G: Ovviamente ci sono errori, contraddizioni e difficoltà, ma come rivoluzionari internazionalisti non dobbiamo approcciarci a questa rivoluzione come spettatori critici, ma piuttosto percepirla come nostra e metterci in gioco con le nostre abilità per aiutarne la costruzione. Qui siamo chiamati espressamente dai compagni per criticare in maniera costruttiva e per lavorare insieme per superare queste difficoltà.
Perciò avete acquisito molte conoscenze da questa esperienza, ma secondo voi qual é la prospettiva per il futuro delle vostre lotte una volta tornati a Berlino?
A: sicuramente torneremo a casa con molte conoscenze che abbiamo intenzione di mettere in pratica.
Come realtà organizzata abbiamo intrapreso un lavoro nei quartieri nel tentativo di organizzarli tramite un metodo comunitario: ciò dà la possibilità alla gente del posto di poter decidere su ciò che avviene nei propri spazi e luoghi e di poter cogliere il ruolo della comunità e migliorarla. Per questo tipo di prospettiva, l’esperienza che stiamo vivendo in questi luoghi ci sta insegnando molto.
Questo approccio non è qualcosa che qui non c’è mai stato. Esiste già e ci sono molti esempi di resistenza ai quali ci possiamo anche ispirare. Ma dobbiamo anche ammettere che dovremmo impegnarci con maggior sforzo e serietà nel processo rivoluzionario se vogliamo essere presi sul serio dalla società. Io penso che costruire una forte prospettiva rivoluzionaria per la Germania, ma anche per l’Europa, sia il modo migliore per supportare questa rivoluzione, sicuramente possiamo venire qui e questo è un modo, probabilmente fino ad ora l’unico, per acquistare queste conoscenze, ma l’approccio generale deve essere quello di dar vita ad un movimento rivoluzionario in Europa perché, in fin dei conti, sono le bombe europee ad essere gettate sul Rojava e su altre rivoluzioni. Sono le armi europee e americane che qui uccidono le persone impegnate per sconfiggere l’imperialismo e il capitalismo.

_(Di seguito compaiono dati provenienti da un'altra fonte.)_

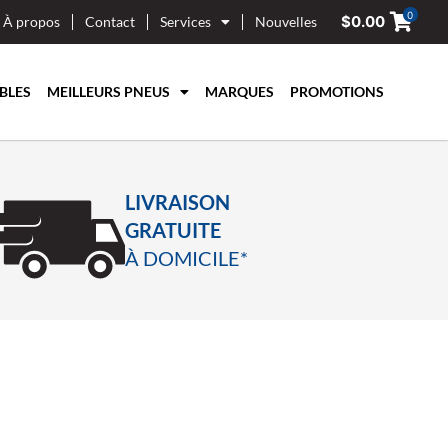
0
$
0.00
À propos
Contact
Services
Nouvelles
BLES
MEILLEURS PNEUS
MARQUES
PROMOTIONS
LIVRAISON
GRATUITE
À DOMICILE*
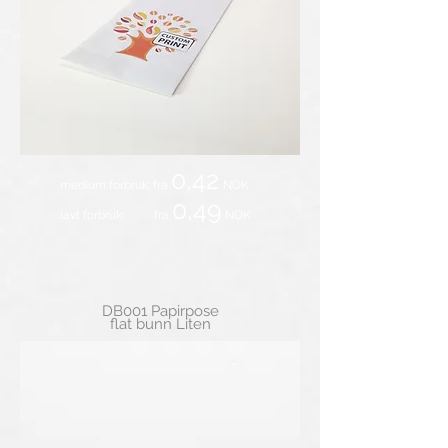
0,42
medium forbruk: fra
NOK
0,49
lavt forbruk: fra
NOK
DB001 Papirpose
flat bunn Liten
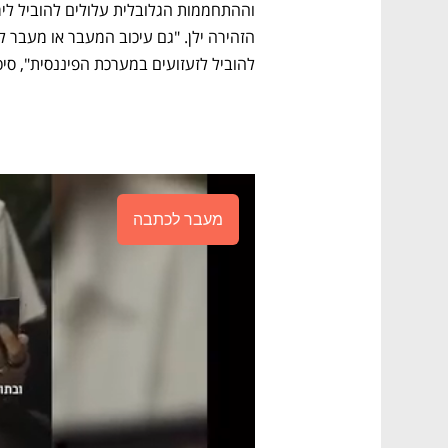
להוביל לזעזועים במערכת הפיננסית", סיכ
מעבר לכתבה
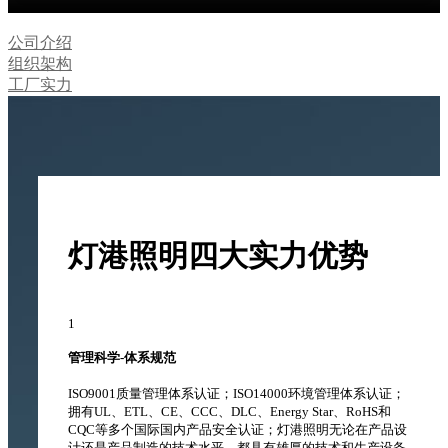
公司介绍
组织架构
工厂实力
灯港照明
四大
实力优势
1
管理科学-体系规范
ISO9001质量管理体系认证；ISO14000环境管理体系认证；
拥有UL、ETL、CE、CCC、DLC、Energy Star、RoHS和
CQC等多个国际国内产品安全认证；灯港照明无论在产品设
计还是产品制造的技术水平，都具有雄厚的技术和生产设备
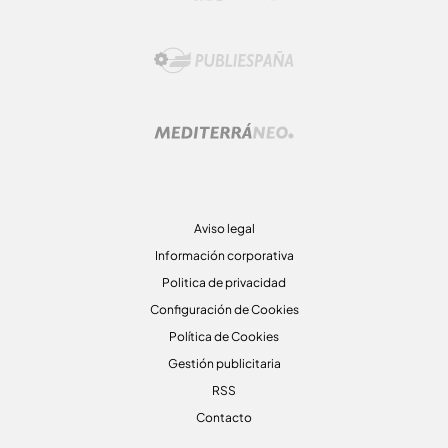
Aviso legal
Información corporativa
Politica de privacidad
Configuración de Cookies
Política de Cookies
Gestión publicitaria
RSS
Contacto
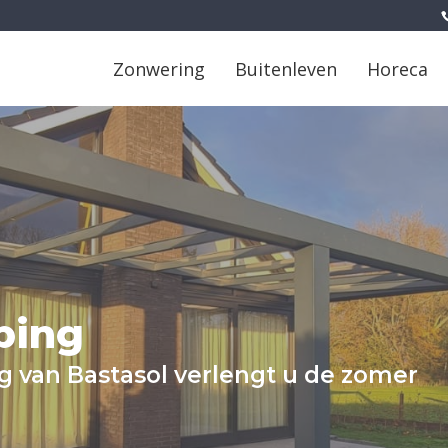
Zonwering
Buitenleven
Horeca
ping
g van Bastasol verlengt u de zomer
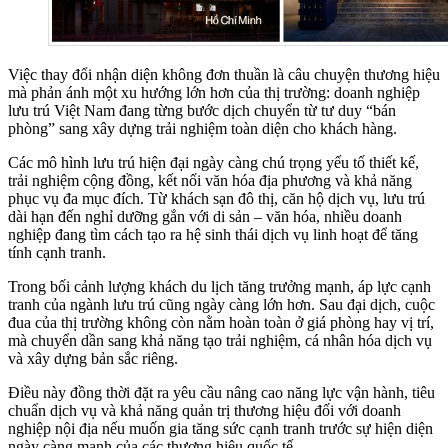
Việc thay đổi nhận diện không đơn thuần là câu chuyện thương hiệu
mà phản ánh một xu hướng lớn hơn của thị trường: doanh nghiệp
lưu trú Việt Nam đang từng bước dịch chuyển từ tư duy “bán
phòng” sang xây dựng trải nghiệm toàn diện cho khách hàng.
Các mô hình lưu trú hiện đại ngày càng chú trọng yếu tố thiết kế,
trải nghiệm cộng đồng, kết nối văn hóa địa phương và khả năng
phục vụ đa mục đích. Từ khách sạn đô thị, căn hộ dịch vụ, lưu trú
dài hạn đến nghỉ dưỡng gắn với di sản – văn hóa, nhiều doanh
nghiệp đang tìm cách tạo ra hệ sinh thái dịch vụ linh hoạt để tăng
tính cạnh tranh.
Trong bối cảnh lượng khách du lịch tăng trưởng mạnh, áp lực cạnh
tranh của ngành lưu trú cũng ngày càng lớn hơn. Sau đại dịch, cuộc
đua của thị trường không còn nằm hoàn toàn ở giá phòng hay vị trí,
mà chuyển dần sang khả năng tạo trải nghiệm, cá nhân hóa dịch vụ
và xây dựng bản sắc riêng.
Điều này đồng thời đặt ra yêu cầu nâng cao năng lực vận hành, tiêu
chuẩn dịch vụ và khả năng quản trị thương hiệu đối với doanh
nghiệp nội địa nếu muốn gia tăng sức cạnh tranh trước sự hiện diện
ngày càng mạnh của các thương hiệu quốc tế.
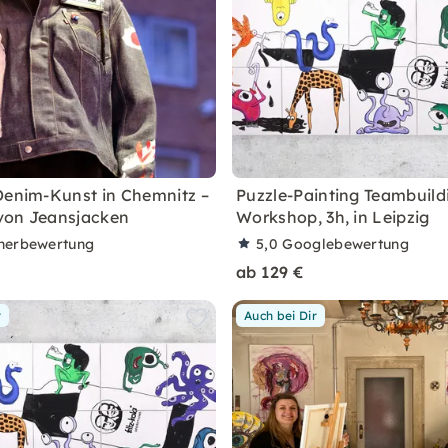
Denim-Kunst in Chemnitz –
Puzzle-Painting Teambuild
von Jeansjacken
Workshop, 3h, in Leipzig
nerbewertung
5,0
Googlebewertung
ab 129 €
r
Auch bei Dir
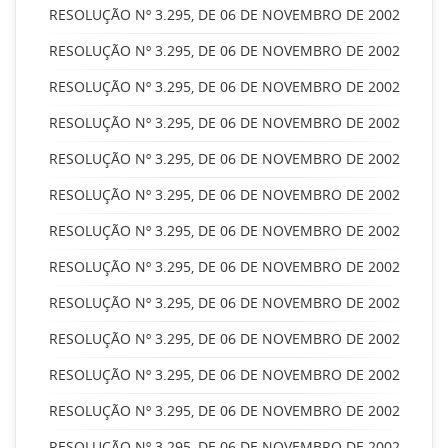
RESOLUÇÃO Nº 3.295, DE 06 DE NOVEMBRO DE 2002
RESOLUÇÃO Nº 3.295, DE 06 DE NOVEMBRO DE 2002
RESOLUÇÃO Nº 3.295, DE 06 DE NOVEMBRO DE 2002
RESOLUÇÃO Nº 3.295, DE 06 DE NOVEMBRO DE 2002
RESOLUÇÃO Nº 3.295, DE 06 DE NOVEMBRO DE 2002
RESOLUÇÃO Nº 3.295, DE 06 DE NOVEMBRO DE 2002
RESOLUÇÃO Nº 3.295, DE 06 DE NOVEMBRO DE 2002
RESOLUÇÃO Nº 3.295, DE 06 DE NOVEMBRO DE 2002
RESOLUÇÃO Nº 3.295, DE 06 DE NOVEMBRO DE 2002
RESOLUÇÃO Nº 3.295, DE 06 DE NOVEMBRO DE 2002
RESOLUÇÃO Nº 3.295, DE 06 DE NOVEMBRO DE 2002
RESOLUÇÃO Nº 3.295, DE 06 DE NOVEMBRO DE 2002
RESOLUÇÃO Nº 3.295, DE 06 DE NOVEMBRO DE 2002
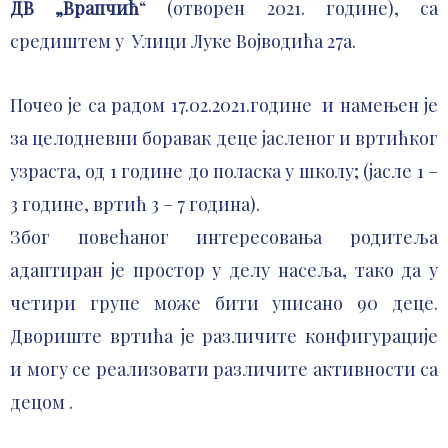
ДВ „Врапчић
“ (отворен 2021. године), са
средиштем у Улици Луке Војводића 27а.
Почео је са радом 17.02.2021.године и намењен је
за целодневни боравак деце јасленог и вртићког
узраста, од 1 године до поласка у школу; (јасле 1 –
3 године, вртић 3 – 7 година).
Због повећаног интересовања родитеља
адаптиран је простор у делу насеља, тако да у
четири групе може бити уписано 90 деце.
Двориште вртића је различите конфигурације
и могу се реализовати различите активности са
децом .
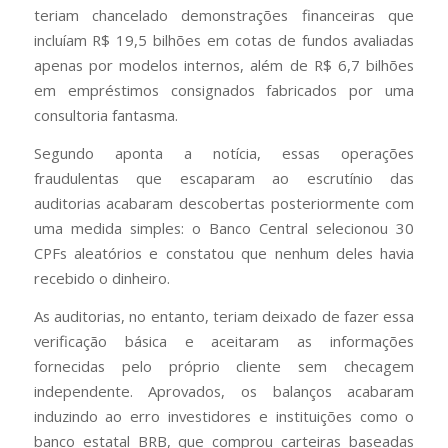
teriam chancelado demonstrações financeiras que
incluíam R$ 19,5 bilhões em cotas de fundos avaliadas
apenas por modelos internos, além de R$ 6,7 bilhões
em empréstimos consignados fabricados por uma
consultoria fantasma.
Segundo aponta a notícia, essas operações
fraudulentas que escaparam ao escrutínio das
auditorias acabaram descobertas posteriormente com
uma medida simples: o Banco Central selecionou 30
CPFs aleatórios e constatou que nenhum deles havia
recebido o dinheiro.
As auditorias, no entanto, teriam deixado de fazer essa
verificação básica e aceitaram as informações
fornecidas pelo próprio cliente sem checagem
independente. Aprovados, os balanços acabaram
induzindo ao erro investidores e instituições como o
banco estatal BRB, que comprou carteiras baseadas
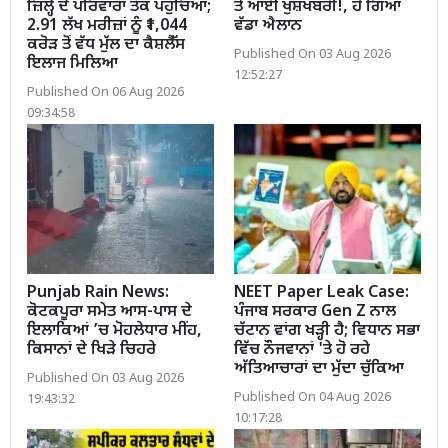
ਜ਼ਿਲ੍ਹੇ ਦੇ ਪਰਿਵਾਰਾਂ ਤੱਕ ਪਹੁੰਚਿਆ;
ਤੋਂ ਆਈ ਖੁਸ਼ਖਬਰੀ!, ਹੋ ਗਿਆ
2.91 ਲੱਖ ਮਰੀਜ਼ਾਂ ਨੂੰ ₹1,044
ਵੱਡਾ ਐਲਾਨ
ਕਰੋੜ ਤੋਂ ਵੱਧ ਮੁੱਲ ਦਾ ਕੈਸ਼ਲੈੱਸ
Published On 03 Aug 2026
ਇਲਾਜ ਮਿਲਿਆ
12:52:27
Published On 06 Aug 2026
09:34:58
Punjab Rain News:
NEET Paper Leak Case:
ਕੋਟਕਪੂਰਾ ਸਮੇਤ ਆਸ-ਪਾਸ ਦੇ
ਪੰਜਾਬ ਸਰਕਾਰ Gen Z ਨਾਲ
ਇਲਾਕਿਆਂ ’ਚ ਮੋਹਲੇਧਾਰ ਮੀਂਹ,
ਚੱਟਾਨ ਵਾਂਗ ਖੜ੍ਹੀ ਹੈ; ਵਿਧਾਨ ਸਭਾ
ਕਿਸਾਨਾਂ ਦੇ ਖਿੜੇ ਚਿਹਰੇ
ਵਿੱਚ ਨੌਜਵਾਨਾਂ 'ਤੇ ਹੋ ਰਹੇ
ਅੱਤਿਆਚਾਰਾਂ ਦਾ ਮੁੱਦਾ ਚੁੱਕਿਆ
Published On 03 Aug 2026
Published On 04 Aug 2026
19:43:32
10:17:28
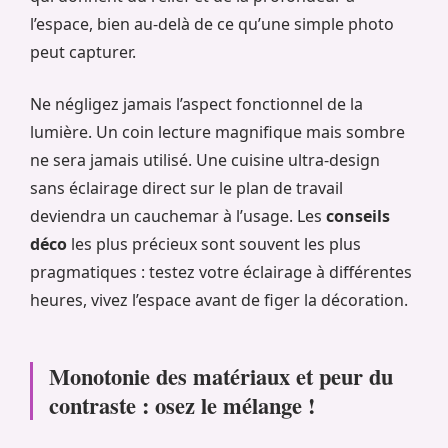
l’espace, bien au-delà de ce qu’une simple photo
peut capturer.
Ne négligez jamais l’aspect fonctionnel de la
lumière. Un coin lecture magnifique mais sombre
ne sera jamais utilisé. Une cuisine ultra-design
sans éclairage direct sur le plan de travail
deviendra un cauchemar à l’usage. Les
conseils
déco
les plus précieux sont souvent les plus
pragmatiques : testez votre éclairage à différentes
heures, vivez l’espace avant de figer la décoration.
Monotonie des matériaux et peur du
contraste : osez le mélange !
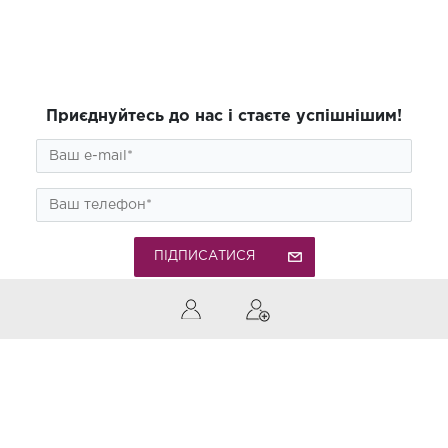
Приєднуйтесь до нас і стаєте успішнішим!
ПІДПИСАТИСЯ
0 (800) 300-850
Дзвінки по Україні безкоштовні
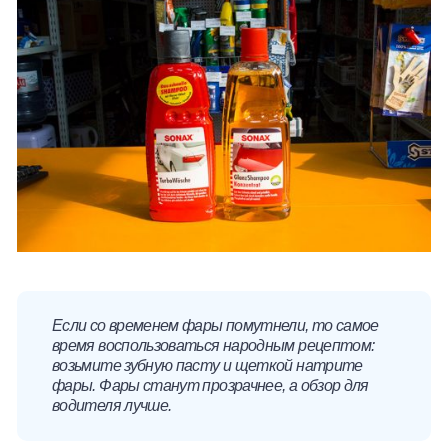
Если со временем фары помутнели, то самое
время воспользоваться народным рецептом:
возьмите зубную пасту и щеткой натрите
фары. Фары станут прозрачнее, а обзор для
водителя лучше.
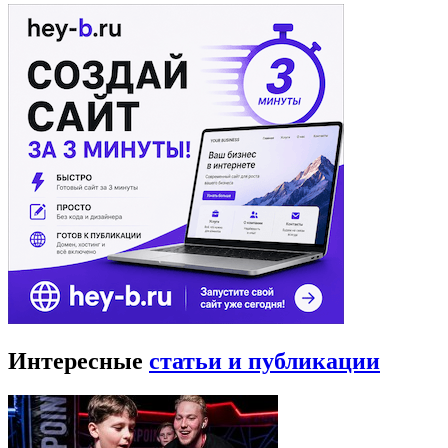
Интересные
статьи и публикации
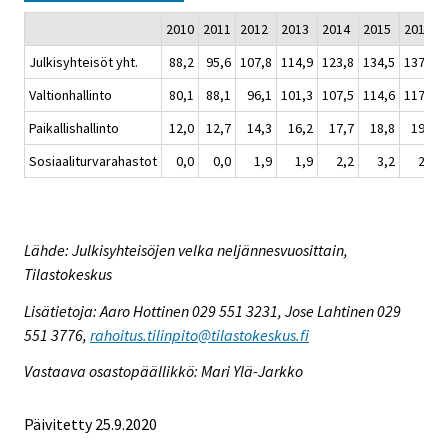
2010
2011
2012
2013
2014
2015
2016
Julkisyhteisöt yht.
88,2
95,6
107,8
114,9
123,8
134,5
137,4
Valtionhallinto
80,1
88,1
96,1
101,3
107,5
114,6
117,0
Paikallishallinto
12,0
12,7
14,3
16,2
17,7
18,8
19,6
Sosiaaliturvarahastot
0,0
0,0
1,9
1,9
2,2
3,2
2,4
Lähde: Julkisyhteisöjen velka neljännesvuosittain,
Tilastokeskus
Lisätietoja: Aaro Hottinen 029 551 3231, Jose Lahtinen 029
551 3776,
rahoitus.tilinpito@tilastokeskus.fi
Vastaava osastopäällikkö: Mari Ylä-Jarkko
Päivitetty 25.9.2020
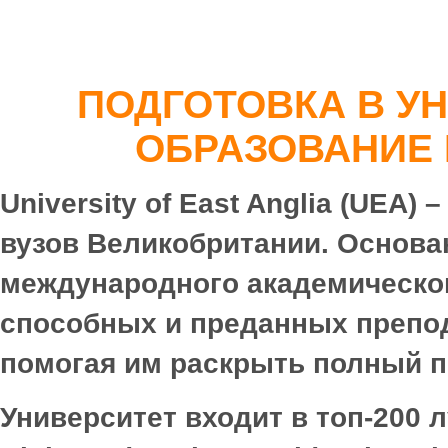
ПОДГОТОВКА В У
ОБРАЗОВАНИЕ 
University of East Anglia (UEA
вузов Великобритании. Основан
международного академическог
способных и преданных препод
помогая им раскрыть полный п
Университет входит в топ-200 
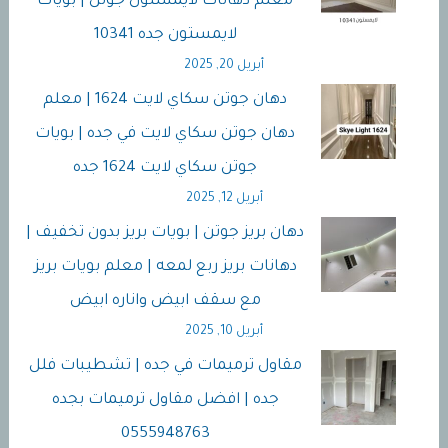
معلم دهانات لايمستون جوتن | بويات
لايمستون جده 10341
أبريل 20, 2025
دهان جوتن سكاي لايت 1624 | معلم
دهان جوتن سكاي لايت في جده | بويات
جوتن سكاي لايت 1624 جده
أبريل 12, 2025
دهان بريز جوتن | بويات بريز بدون تخفيف |
دهانات بريز ربع لمعه | معلم بويات بريز
مع سقف ابيض واناره ابيض
أبريل 10, 2025
مقاول ترميمات في جده | تشطيبات فلل
جده | افضل مقاول ترميمات بجده
0555948763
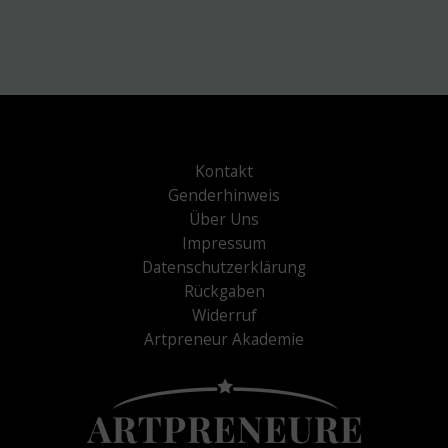
Kontakt
Genderhinweis
Über Uns
Impressum
Datenschutzerklärung
Rückgaben
Widerruf
Artpreneur Akademie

G: un aspetto per me davvero importante da sviluppare, prendendo spunto dal movimento kurdo, è la nostra storia. Come gruppo abbiamo partecipato ad alcune manifestazioni commemorative, ma dobbiamo analizzare le nostre radici storiche per comprendere la societá di oggi, dovremmo anche combattere di più in difesa della nostra storia, per la memoria dei nostri martiri delle R.A.F, Bewengun 2 Juni, Revolution’re Zellen, ancora di altre persone e gruppi rivoluzionari ed essere attenti a non legittimare la storia della borghesia e dello stato. Se non conosciamo la nostra storia, la storia della resistenza, delle rivoluzioni e delle lotte, sarà difficile costruire la nostra stessa storia nel futuro. Un altro lavoro da prendere seriamente sono i cambiamenti della nostra personalità per diventare dei militanti. Solo sulla via di questo cambiamento potremo essere in grado di rigettare ogni influenza capitalista dentro noi, lottando senza contraddizioni. Se non stiamo lottando contro noi stessi in quanto individui condizionati da un contesto collettivo sarà difficile, o probabilmente impossibile, trovare un nuovo modo di vivere che ci possa fornire credibilità, che possa essere un esempio per influenzare la società e che sia in grado di auto-difendersi.